TEHERAN: Les Etats-Unis n'en ont "pas fini du tout" avec l'Iran, a averti mardi Donald Trump, deux semaines après la reprise des hostilités qui menacent de s'étendre à la mer Rouge et d'affecter encore davantage l'économie mondiale.

Alors que la République islamique resserre son étau sur le stratégique détroit d'Ormuz, ses alliés yéménites, les rebelles houthis, menacent d'entraver le trafic de l'autre côté de la péninsule arabique.

Si elle était maintenue, la menace houthie couperait l'accès aux ports d'Arabie saoudite situés sur la mer Rouge, cruciaux pour contourner le détroit d'Ormuz. Le royaume est le premier exportateur de pétrole brut au monde.

Conséquence: le prix du baril de Brent, référence internationale, a terminé la séance au-dessus de 90 dollars pour la première fois depuis début juin.

Les Américains "s'occuperont" des Houthis s'ils mettent en oeuvre ce blocus maritime, a mis en garde le président Donald Trump.

Les Etats-Unis s'étaient déjà mobilisés contre ces rebelles quand ils avaient perturbé le trafic maritime pendant la guerre à Gaza, menant des attaques de drones et de missiles contre des navires. Les Houthis tirent parti du détroit de Bab el-Mandeb, un goulet d'étranglement situé à son extrémité sud, que les navires doivent emprunter pour rallier le canal de Suez.

Le cabinet de sécurité maritime Vanguard Tech a identifié pour la première fois mardi deux navires ayant fait demi-tour en mer Rouge après avoir chargé du brut saoudien dans le port de Yanbu, à la suite de l'annonce houthie.

L'Iran, de son côté, verrouille toujours Ormuz, où il a ciblé ces derniers jours plusieurs navires. Téhéran riposte aussi aux frappes américaines en visant les alliés régionaux des Etats-Unis.

"Si nous partions maintenant, cela prendrait à l'Iran 20, 25 ans pour reconstruire. Mais nous n'en avons pas fini du tout", a affirmé Donald Trump depuis la Maison Blanche.

"Inquiétudes" 

L'Agence internationale de l'énergie (AIE) a exprimé des "inquiétudes concernant la sécurité d'approvisionnement" en pétrole, notant toutefois que des "facteurs d'amortissement" existent.

Les tensions autour d'Ormuz avaient relancé les hostilités irano-américaines le 7 juillet, faisant voler en éclats le protocole d'accord signé mi-juin en vue d'un règlement durable du conflit.
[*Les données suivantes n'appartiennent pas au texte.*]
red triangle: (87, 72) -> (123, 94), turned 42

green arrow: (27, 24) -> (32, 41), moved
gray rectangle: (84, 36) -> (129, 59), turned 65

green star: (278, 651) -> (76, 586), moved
Celui-ci a commencé avec l'offensive israélo-américaine sur l'Iran le 28 février, avant un cessez-le-feu en avril.

L'Iran, qui estime faire face à une "guerre totale" de la part de Washington, a été frappé à nouveau dans la nuit de lundi à mardi, notamment à Chiraz, à près de 200 km du Golfe, et dans la province du Fars (centre), selon l'agence locale Mehr.
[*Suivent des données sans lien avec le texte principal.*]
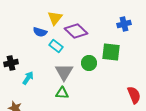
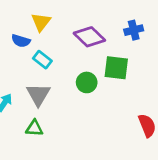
purple diamond: (76, 31) -> (89, 37), moved
gray triangle: (64, 72) -> (38, 95), moved
green triangle: (62, 93) -> (34, 128), moved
Donald Trump a promis de lui faire "payer le prix plusieurs fois" pour la mort de chaque soldat américain, après la mort de trois militaires en Jordanie et en Irak ces derniers jours.

Côté iranien, le dernier bilan officiel publié vendredi recense au moins 50 morts et plus de 500 blessés depuis de premières escarmouches fin juin.

Economiser l'énergie 

Ces dernières 24 heures, la Jordanie, Bahreïn, ainsi que le Koweït ont annoncé avoir essuyé des attaques de drones et de missiles iraniens.

"L'ennemi devrait se préparer à des vagues de drones et à des attaques de missiles encore plus décisives et puissantes", ont averti les Gardiens de la Révolution iraniens, une des plus puissantes armées du Moyen-Orient.

Le Koweït accuse l'Iran d'avoir attaqué des centrales électriques et sites de dessalement d'eau, des installations cruciales pour rafraîchir et alimenter en eau potable ses millions d'habitants, dans une région parmi les plus arides du monde.

Pour réduire la pression sur le réseau, un habitant, Khaled al-Badri, a expliqué à l'AFP éteindre l'air conditionné avant de quitter son domicile et couper son éclairage extérieur. "Chacun peut contribuer à nous sortir de cette période", pense-t-il.